What to produce:
Retype, word for word, every line of the records below starting at the one that contains "PRIVACY POLICY" and ending at the one that contains "ped in 1989, and is finally out into the"; include both of those lines and nothing more.

Task input:
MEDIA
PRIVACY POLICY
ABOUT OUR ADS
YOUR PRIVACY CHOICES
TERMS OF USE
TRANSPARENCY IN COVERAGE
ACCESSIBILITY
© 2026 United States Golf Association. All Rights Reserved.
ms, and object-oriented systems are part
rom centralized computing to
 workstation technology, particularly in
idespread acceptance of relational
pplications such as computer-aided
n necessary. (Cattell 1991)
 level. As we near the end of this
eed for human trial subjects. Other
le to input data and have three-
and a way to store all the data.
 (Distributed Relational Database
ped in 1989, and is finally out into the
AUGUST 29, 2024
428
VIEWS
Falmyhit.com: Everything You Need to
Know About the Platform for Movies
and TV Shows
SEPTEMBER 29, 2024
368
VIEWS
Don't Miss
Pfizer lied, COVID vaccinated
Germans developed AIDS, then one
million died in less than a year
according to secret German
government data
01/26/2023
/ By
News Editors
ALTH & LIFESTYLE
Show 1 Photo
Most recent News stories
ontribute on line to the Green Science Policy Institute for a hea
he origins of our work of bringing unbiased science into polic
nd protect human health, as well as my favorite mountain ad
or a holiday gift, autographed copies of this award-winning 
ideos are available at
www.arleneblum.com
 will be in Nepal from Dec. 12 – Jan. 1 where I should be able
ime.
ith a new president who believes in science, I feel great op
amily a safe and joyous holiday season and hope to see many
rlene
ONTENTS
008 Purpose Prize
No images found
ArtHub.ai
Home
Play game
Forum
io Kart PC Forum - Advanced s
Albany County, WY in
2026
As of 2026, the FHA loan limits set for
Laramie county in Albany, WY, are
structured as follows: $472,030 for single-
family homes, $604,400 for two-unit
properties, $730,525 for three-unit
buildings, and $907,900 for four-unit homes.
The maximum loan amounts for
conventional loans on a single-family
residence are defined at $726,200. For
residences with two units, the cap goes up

==

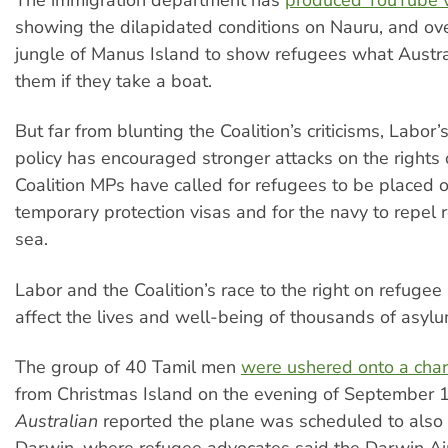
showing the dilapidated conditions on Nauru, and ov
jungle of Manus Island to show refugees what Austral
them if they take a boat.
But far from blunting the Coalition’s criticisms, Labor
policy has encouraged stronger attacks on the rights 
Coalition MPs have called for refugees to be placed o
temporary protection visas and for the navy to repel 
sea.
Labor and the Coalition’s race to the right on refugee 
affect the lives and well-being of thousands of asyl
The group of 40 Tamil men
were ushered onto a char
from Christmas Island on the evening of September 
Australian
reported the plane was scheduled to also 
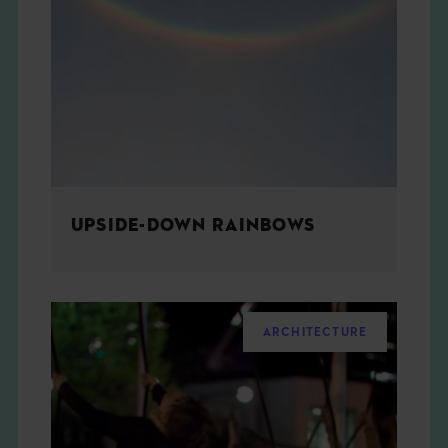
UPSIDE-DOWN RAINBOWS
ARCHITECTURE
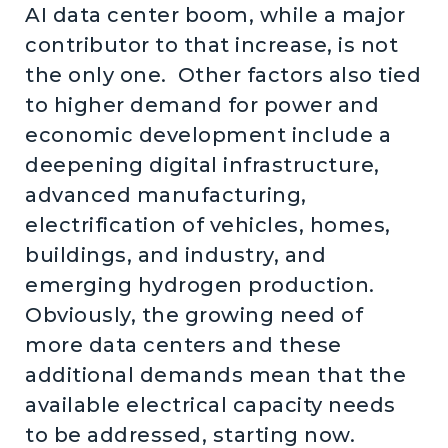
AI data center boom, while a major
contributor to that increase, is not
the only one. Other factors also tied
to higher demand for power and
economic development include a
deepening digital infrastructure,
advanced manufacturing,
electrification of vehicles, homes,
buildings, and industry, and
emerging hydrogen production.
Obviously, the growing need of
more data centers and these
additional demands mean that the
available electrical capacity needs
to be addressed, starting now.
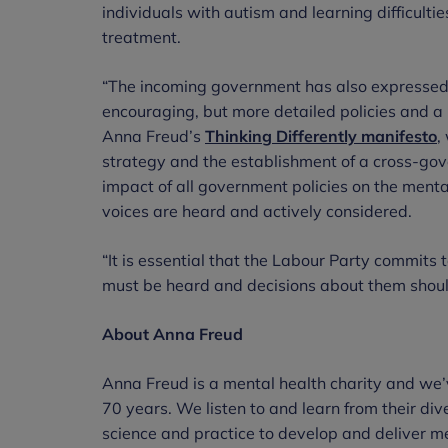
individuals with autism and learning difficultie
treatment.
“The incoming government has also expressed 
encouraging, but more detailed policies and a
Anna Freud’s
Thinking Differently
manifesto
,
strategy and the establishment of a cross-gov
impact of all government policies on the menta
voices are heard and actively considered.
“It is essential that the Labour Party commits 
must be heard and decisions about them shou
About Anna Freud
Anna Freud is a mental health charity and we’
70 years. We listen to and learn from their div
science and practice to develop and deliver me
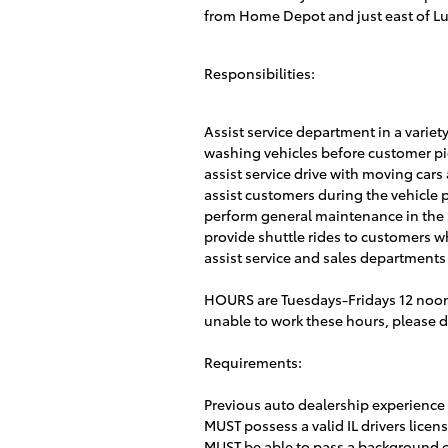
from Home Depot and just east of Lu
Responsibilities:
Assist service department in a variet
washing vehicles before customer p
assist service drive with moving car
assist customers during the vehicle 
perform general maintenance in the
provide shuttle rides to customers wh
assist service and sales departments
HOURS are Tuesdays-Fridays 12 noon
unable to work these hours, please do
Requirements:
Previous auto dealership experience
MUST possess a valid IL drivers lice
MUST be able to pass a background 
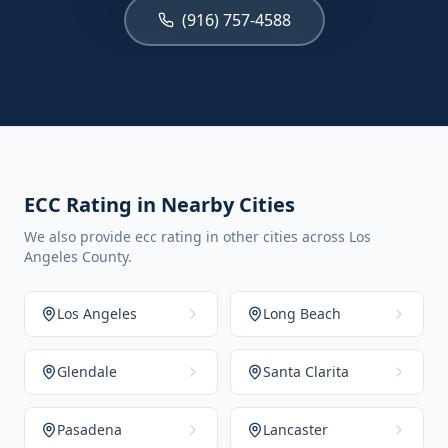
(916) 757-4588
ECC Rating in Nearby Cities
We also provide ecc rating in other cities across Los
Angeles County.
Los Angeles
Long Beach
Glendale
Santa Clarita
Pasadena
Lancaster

Answer below:
PRIVACY POLICY
ABOUT OUR ADS
YOUR PRIVACY CHOICES
TERMS OF USE
TRANSPARENCY IN COVERAGE
ACCESSIBILITY
© 2026 United States Golf Association. All Rights Reserved.
ms, and object-oriented systems are part
rom centralized computing to
 workstation technology, particularly in
idespread acceptance of relational
pplications such as computer-aided
n necessary. (Cattell 1991)
 level. As we near the end of this
eed for human trial subjects. Other
le to input data and have three-
and a way to store all the data.
 (Distributed Relational Database
ped in 1989, and is finally out into the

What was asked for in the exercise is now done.